Please repeat the records below exactly, from the first line through the line containing "GARNET CROWの新着アルバム", and nothing more.
DATASET RECORDS: Begin
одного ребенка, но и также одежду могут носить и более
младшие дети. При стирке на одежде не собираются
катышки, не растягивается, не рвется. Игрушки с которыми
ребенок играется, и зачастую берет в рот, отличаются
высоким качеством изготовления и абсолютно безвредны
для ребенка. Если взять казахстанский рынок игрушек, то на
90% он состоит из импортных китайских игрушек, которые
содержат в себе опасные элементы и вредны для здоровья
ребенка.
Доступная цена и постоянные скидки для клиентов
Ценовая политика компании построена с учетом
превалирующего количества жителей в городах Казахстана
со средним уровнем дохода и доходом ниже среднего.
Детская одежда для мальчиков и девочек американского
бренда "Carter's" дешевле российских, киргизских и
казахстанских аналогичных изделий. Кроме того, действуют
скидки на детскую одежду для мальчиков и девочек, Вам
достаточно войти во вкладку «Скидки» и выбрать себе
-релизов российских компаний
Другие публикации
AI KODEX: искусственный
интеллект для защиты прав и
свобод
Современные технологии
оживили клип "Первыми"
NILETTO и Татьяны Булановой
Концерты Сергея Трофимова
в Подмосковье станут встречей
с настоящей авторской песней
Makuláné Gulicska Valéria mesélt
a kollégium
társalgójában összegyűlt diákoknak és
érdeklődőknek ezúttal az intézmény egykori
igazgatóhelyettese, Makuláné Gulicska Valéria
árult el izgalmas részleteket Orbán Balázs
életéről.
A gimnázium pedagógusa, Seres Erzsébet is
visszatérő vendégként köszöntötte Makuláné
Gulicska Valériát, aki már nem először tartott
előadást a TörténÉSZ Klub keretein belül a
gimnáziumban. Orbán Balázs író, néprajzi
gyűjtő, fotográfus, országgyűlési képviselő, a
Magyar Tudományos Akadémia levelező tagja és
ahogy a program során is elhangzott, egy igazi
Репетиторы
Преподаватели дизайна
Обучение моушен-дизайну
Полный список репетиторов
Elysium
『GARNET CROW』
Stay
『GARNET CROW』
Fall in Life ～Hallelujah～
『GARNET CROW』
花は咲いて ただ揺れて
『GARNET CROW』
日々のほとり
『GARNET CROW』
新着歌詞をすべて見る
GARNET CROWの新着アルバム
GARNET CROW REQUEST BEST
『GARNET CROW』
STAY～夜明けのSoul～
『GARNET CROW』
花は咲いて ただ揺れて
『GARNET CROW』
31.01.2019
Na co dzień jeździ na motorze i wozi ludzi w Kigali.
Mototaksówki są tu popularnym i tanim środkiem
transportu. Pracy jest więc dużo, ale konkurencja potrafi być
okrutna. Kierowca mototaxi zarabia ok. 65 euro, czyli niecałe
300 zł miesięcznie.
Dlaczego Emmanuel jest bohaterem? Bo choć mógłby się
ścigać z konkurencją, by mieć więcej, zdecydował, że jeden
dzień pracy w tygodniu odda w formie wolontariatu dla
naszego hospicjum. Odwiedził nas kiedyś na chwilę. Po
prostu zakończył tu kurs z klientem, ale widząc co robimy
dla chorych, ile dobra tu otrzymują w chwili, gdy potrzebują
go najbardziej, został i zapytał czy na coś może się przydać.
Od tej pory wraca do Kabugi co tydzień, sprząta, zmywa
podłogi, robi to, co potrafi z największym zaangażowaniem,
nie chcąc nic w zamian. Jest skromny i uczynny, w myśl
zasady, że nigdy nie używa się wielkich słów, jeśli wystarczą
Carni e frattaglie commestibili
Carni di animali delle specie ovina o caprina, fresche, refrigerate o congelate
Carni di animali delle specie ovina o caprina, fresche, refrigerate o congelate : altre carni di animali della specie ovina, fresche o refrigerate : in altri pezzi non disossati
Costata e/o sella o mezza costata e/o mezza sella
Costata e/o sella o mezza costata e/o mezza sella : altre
DATASET RECORDS: End
◆ **COMPLETED EXERCISE**
одного ребенка, но и также одежду могут носить и более
младшие дети. При стирке на одежде не собираются
катышки, не растягивается, не рвется. Игрушки с которыми
ребенок играется, и зачастую берет в рот, отличаются
высоким качеством изготовления и абсолютно безвредны
для ребенка. Если взять казахстанский рынок игрушек, то на
90% он состоит из импортных китайских игрушек, которые
содержат в себе опасные элементы и вредны для здоровья
ребенка.
Доступная цена и постоянные скидки для клиентов
Ценовая политика компании построена с учетом
превалирующего количества жителей в городах Казахстана
со средним уровнем дохода и доходом ниже среднего.
Детская одежда для мальчиков и девочек американского
бренда "Carter's" дешевле российских, киргизских и
казахстанских аналогичных изделий. Кроме того, действуют
скидки на детскую одежду для мальчиков и девочек, Вам
достаточно войти во вкладку «Скидки» и выбрать себе
-релизов российских компаний
Другие публикации
AI KODEX: искусственный
интеллект для защиты прав и
свобод
Современные технологии
оживили клип "Первыми"
NILETTO и Татьяны Булановой
Концерты Сергея Трофимова
в Подмосковье станут встречей
с настоящей авторской песней
Makuláné Gulicska Valéria mesélt
a kollégium
társalgójában összegyűlt diákoknak és
érdeklődőknek ezúttal az intézmény egykori
igazgatóhelyettese, Makuláné Gulicska Valéria
árult el izgalmas részleteket Orbán Balázs
életéről.
A gimnázium pedagógusa, Seres Erzsébet is
visszatérő vendégként köszöntötte Makuláné
Gulicska Valériát, aki már nem először tartott
előadást a TörténÉSZ Klub keretein belül a
gimnáziumban. Orbán Balázs író, néprajzi
gyűjtő, fotográfus, országgyűlési képviselő, a
Magyar Tudományos Akadémia levelező tagja és
ahogy a program során is elhangzott, egy igazi
Репетиторы
Преподаватели дизайна
Обучение моушен-дизайну
Полный список репетиторов
Elysium
『GARNET CROW』
Stay
『GARNET CROW』
Fall in Life ～Hallelujah～
『GARNET CROW』
花は咲いて ただ揺れて
『GARNET CROW』
日々のほとり
『GARNET CROW』
新着歌詞をすべて見る
GARNET CROWの新着アルバム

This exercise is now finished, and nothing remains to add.